QC is of bigger concern for me. Though I think that NAD has shortchanged their amps, using Dirac to make up for their deficiencies, ultimately...if someone’s happy with the product, so be it. I would not purchase a product with this type of engineering ethic, but that’s me. My hope is their next gen. will at least live up to their own published spec.

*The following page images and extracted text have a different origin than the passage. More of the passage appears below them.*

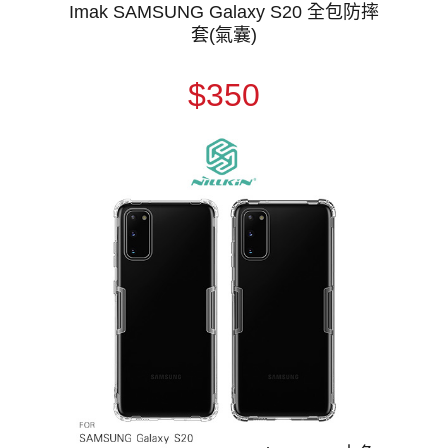
Imak SAMSUNG Galaxy S20 全包防摔
套(氣囊)
$350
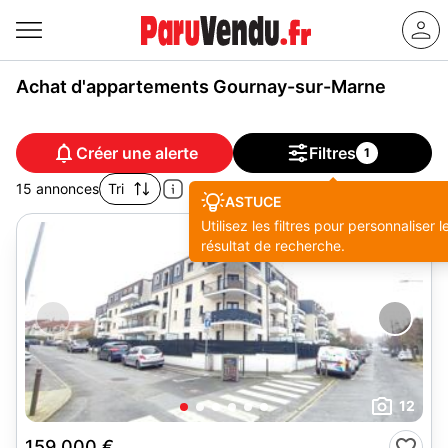
Achat d'appartements Gournay-sur-Marne
Créer une alerte
Filtres
1
15 annonces
Tri
ASTUCE
Utilisez les filtres pour personnaliser l
résultat de recherche.
12
159 000 €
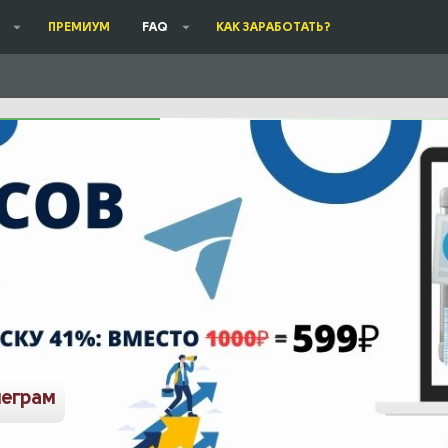
ПРЕМИУМ
FAQ
КАК ЗАРАБОТАТЬ?
леграм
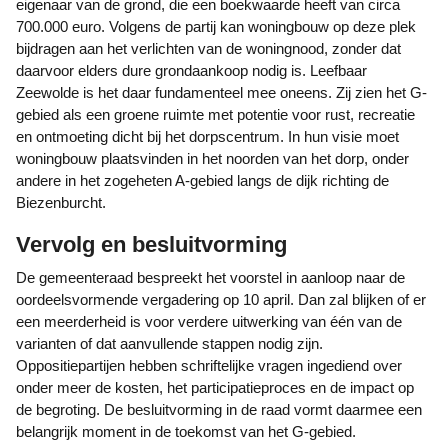
eigenaar van de grond, die een boekwaarde heeft van circa
700.000 euro. Volgens de partij kan woningbouw op deze plek
bijdragen aan het verlichten van de woningnood, zonder dat
daarvoor elders dure grondaankoop nodig is. Leefbaar
Zeewolde is het daar fundamenteel mee oneens. Zij zien het G-
gebied als een groene ruimte met potentie voor rust, recreatie
en ontmoeting dicht bij het dorpscentrum. In hun visie moet
woningbouw plaatsvinden in het noorden van het dorp, onder
andere in het zogeheten A-gebied langs de dijk richting de
Biezenburcht.
Vervolg en besluitvorming
De gemeenteraad bespreekt het voorstel in aanloop naar de
oordeelsvormende vergadering op 10 april. Dan zal blijken of er
een meerderheid is voor verdere uitwerking van één van de
varianten of dat aanvullende stappen nodig zijn.
Oppositiepartijen hebben schriftelijke vragen ingediend over
onder meer de kosten, het participatieproces en de impact op
de begroting. De besluitvorming in de raad vormt daarmee een
belangrijk moment in de toekomst van het G-gebied.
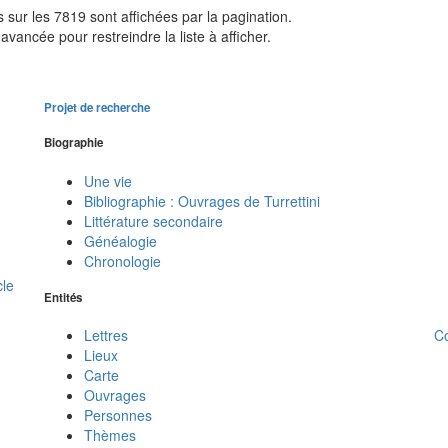
sur les 7819 sont affichées par la pagination.
avancée pour restreindre la liste à afficher.
Projet de recherche
Biographie
Une vie
Bibliographie : Ouvrages de Turrettini
Littérature secondaire
Généalogie
Chronologie
cle
Entités
C
Lettres
Lieux
Carte
Ouvrages
Personnes
Thèmes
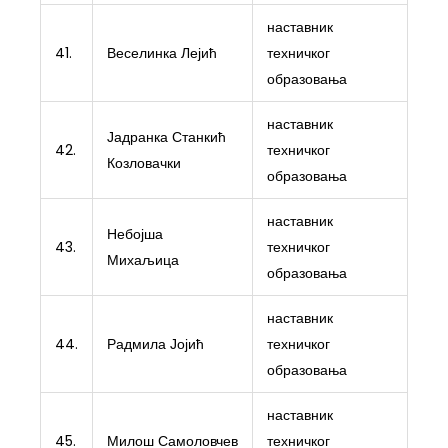
наставник
41.
Веселинка Лејић
техничког
образовања
наставник
Јадранка Станкић
42.
техничког
Козловачки
образовања
наставник
Небојша
43.
техничког
Михаљица
образовања
наставник
44.
Радмила Јојић
техничког
образовања
наставник
45.
Милош Самоловчев
техничког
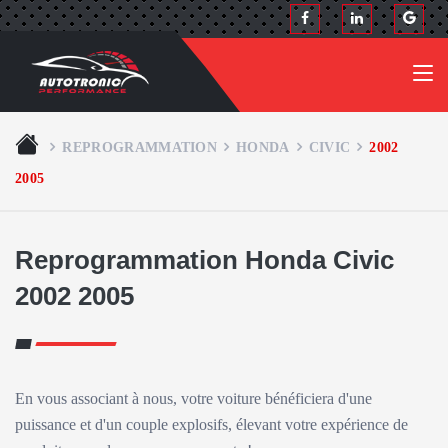
REPROGRAMMATION
HONDA
CIVIC
2002
2005
Reprogrammation Honda Civic
2002 2005
En vous associant à nous, votre voiture bénéficiera d'une
puissance et d'un couple explosifs, élevant votre expérience de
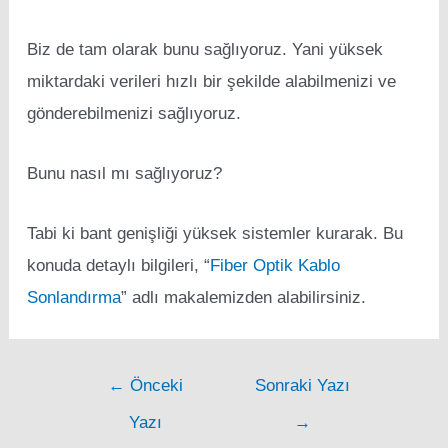
Biz de tam olarak bunu sağlıyoruz. Yani yüksek
miktardaki verileri hızlı bir şekilde alabilmenizi ve
gönderebilmenizi sağlıyoruz.
Bunu nasıl mı sağlıyoruz?
Tabi ki bant genişliği yüksek sistemler kurarak. Bu
konuda detaylı bilgileri, “
Fiber Optik Kablo
Sonlandırma
” adlı makalemizden alabilirsiniz.
Post
←
Önceki
Sonraki Yazı
navigation
Yazı
→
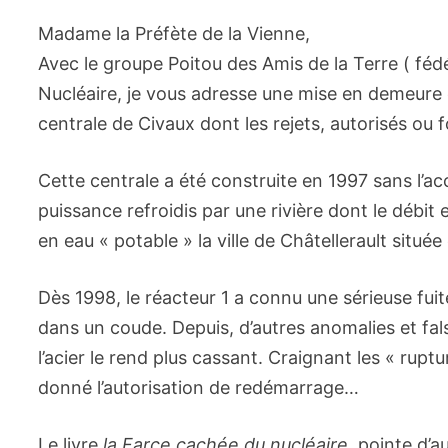
Madame la Préfète de la Vienne,
Avec le groupe Poitou des Amis de la Terre ( fédér
Nucléaire, je vous adresse une mise en demeure
centrale de Civaux dont les rejets, autorisés ou f
Cette centrale a été construite en 1997 sans l’a
puissance refroidis par une rivière dont le débit e
en eau « potable » la ville de Châtellerault situé
Dès 1998, le réacteur 1 a connu une sérieuse fuit
dans un coude. Depuis, d’autres anomalies et fal
l’acier le rend plus cassant. Craignant les « ruptu
donné l’autorisation de redémarrage…
Le livre
la Farce cachée du nucléaire
, pointe d’a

One thing ARS does is call out companies that exaggerate their specs for marketing purposes. Consumers deserve honesty and consistent across the board apple to apple capacity for comparison from one brand to another. Not only is spec dishonesty endemic to much of the industry, but it allows for “just good enough“ engineering. As a consumer, I want more than a just good enough sexy box with useless vu meters, under performing amps, noisy fan and broken coaxial inputs, I want the best possible components, build, specs., support and QC I can get for my 3k. No way is this it. For those of you who have purchased this receiver, I hope it remains healthy, that NAD adequately supports it, and hardware upgrades are reasonably priced. Given NAD’s history of QC et al...it would be too risky for me. I really hope I’m wrong. They need prove themselves.
Dirac, along with all else it does, corrects frequency response in the room. If the amp doesn’t have a flat frequency response, which the NAD does not, it will be correcting for the amp deficiency as well.
I think it is a moot point either way because amps FR are practically flat from 20-20,000 Hz analog or 20-15,000 kHz digital if it is a recent year Marantz model because of the DAC filter choice but even then it is mainly the case for sampling freq 44.1 kHz.. Though I tend to agree with you that Dirac does not know who is the culprit for the dips and boost in the FR so it will try to do its "room correction thing" based on the data collected by the mic.